-- DATA SECTION follows --

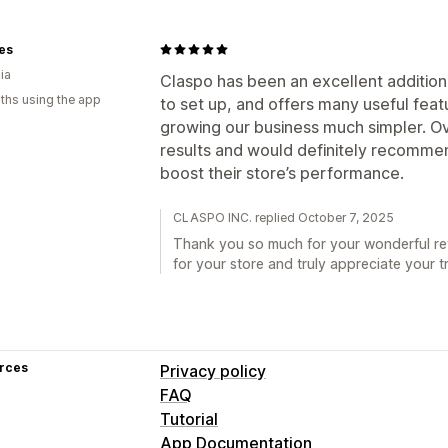
tes
ia
Claspo has been an excellent addition 
ths using the app
to set up, and offers many useful fe
growing our business much simpler. Ov
results and would definitely recommen
boost their store’s performance.
CLASPO INC. replied October 7, 2025
Thank you so much for your wonderful rev
for your store and truly appreciate your t
rces
Privacy policy
FAQ
Tutorial
App Documentation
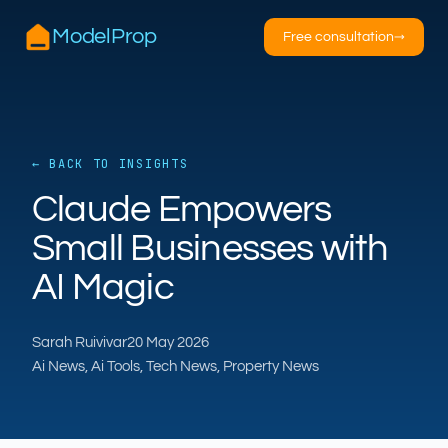
ModelProp
Free consultation
→
← BACK TO INSIGHTS
AILSA
Claude Empowers
ModelProp’s AI · online
Small Businesses with
AI Magic
Hi — I’m AILSA, ModelProp’s AI assistant. Ask
me anything about our six AI products for
estate and letting agents.
Sarah Ruivivar
20 May 2026
After-hours call handling
Property descriptions
Ai News, Ai Tools, Tech News, Property News
Video for listings
Pricing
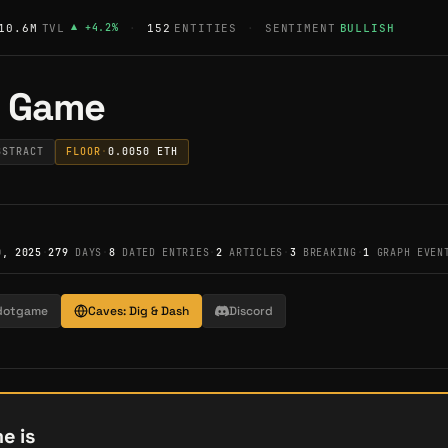
10.6M
TVL
▲
+
4.2
%
·
152
ENTITIES
·
SENTIMENT
BULLISH
f Game
BSTRACT
FLOOR
·
0.0050
ETH
0, 2025
·
279
DAYS
·
8
DATED ENTRIES
·
2
ARTICLES
·
3
BREAKING
·
1
GRAPH EVEN
dotgame
Caves: Dig & Dash
Discord
e is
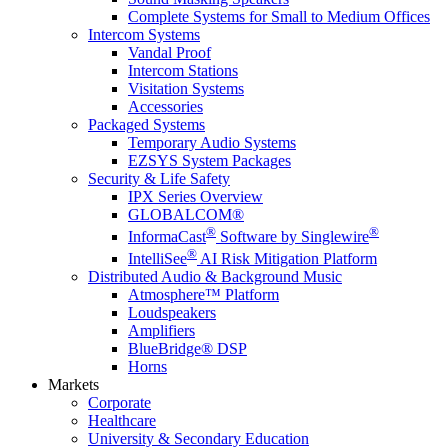
Complete Systems for Small to Medium Offices
Intercom Systems
Vandal Proof
Intercom Stations
Visitation Systems
Accessories
Packaged Systems
Temporary Audio Systems
EZSYS System Packages
Security & Life Safety
IPX Series Overview
GLOBALCOM®
®
®
InformaCast
Software by Singlewire
®
IntelliSee
AI Risk Mitigation Platform
Distributed Audio & Background Music
Atmosphere™ Platform
Loudspeakers
Amplifiers
BlueBridge® DSP
Horns
Markets
Corporate
Healthcare
University & Secondary Education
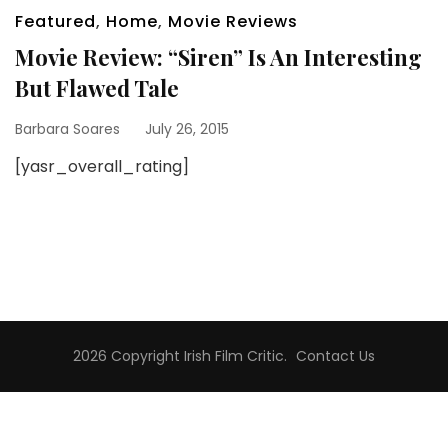
Featured
,
Home
,
Movie Reviews
Movie Review: “Siren” Is An Interesting
But Flawed Tale
Barbara Soares
July 26, 2015
[yasr_overall_rating]
2026 Copyright
Irish Film Critic
.
Contact Us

-- DATA SECTION concluded --

**ABOUT THIS TASK**
From the line holding "Caves: Dig & Dash" through the last line of the material above, each line should be written out exactly, both included; omit the pictures.

**RESPONSE TO THIS EXERCISE**
Caves: Dig & Dash
Discord
e is
Complete Systems for Small to Medium Offices
Intercom Systems
Vandal Proof
Intercom Stations
Visitation Systems
Accessories
Packaged Systems
Temporary Audio Systems
EZSYS System Packages
Security & Life Safety
IPX Series Overview
GLOBALCOM®
®
®
InformaCast
Software by Singlewire
®
IntelliSee
AI Risk Mitigation Platform
Distributed Audio & Background Music
Atmosphere™ Platform
Loudspeakers
Amplifiers
BlueBridge® DSP
Horns
Markets
Corporate
Healthcare
University & Secondary Education
Featured
,
Home
,
Movie Reviews
Movie Review: “Siren” Is An Interesting
But Flawed Tale
Barbara Soares
July 26, 2015
[yasr_overall_rating]
2026 Copyright
Irish Film Critic
.
Contact Us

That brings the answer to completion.